Escape from the Planet of the Day That Time Forgot

★★★
theatre review (edinburgh) | Read in About 2 minutes
Published 16 Aug 2016

Space opera gets a skewering in Gavin Robertson’s affectionate homage to B-movies and their clichés. The story of a dotty professor, his lab assistant and his young ward who go on an adventure into outer space is a charming love letter to both theatre and film, extolling the virtues of imagination and playing with audience expectation. 

The three characters constantly draw attention to their stock types. Robertson’s Professor speaks in clipped, quick speech. Katharine Hurst as the young ward insists how much she loves to cook and iron – there’s a huge number of ironic jokes about a woman’s place: “You’ve got to come along or there’d be no one to do any screaming,” says the Professor at one point. Simon Nader completes the trio as the lab assistant from Sunderland.

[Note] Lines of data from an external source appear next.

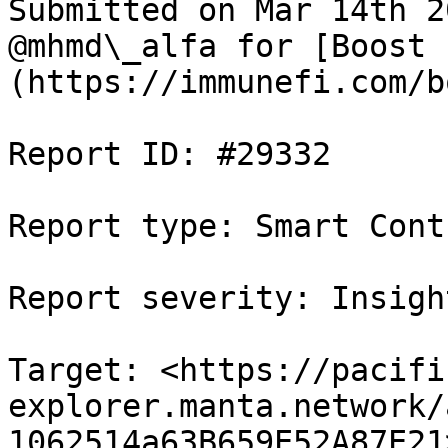
Submitted on Mar 14th 2
@mhmd\_alfa for [Boost 
(https://immunefi.com/b
Report ID: #29332

Report type: Smart Contr
Report severity: Insight
Target: <https://pacifi
explorer.manta.network/
1062514a63B659E52A87E21>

The script is fine, with all the clichés we’d expect, while the staging is deceptively simple. It’s a deliberately huge story, sprawling across time and space, which would be impossible to represent on stage, so we’re asked to imagine it instead. The show then becomes a silly celebration of the power of imagination in theatre, as an ironing board (and then a Dustbuster) becomes a rocket and a wall of cardboard boxes is manipulated into different scenes and sets.

Triffids make an appearance, as do the Norse gods Loki, Freya and Odin (not Thor, as “he’s in Hollywood now”). It’s a loveable show, often quite funny, even if it never really takes flight.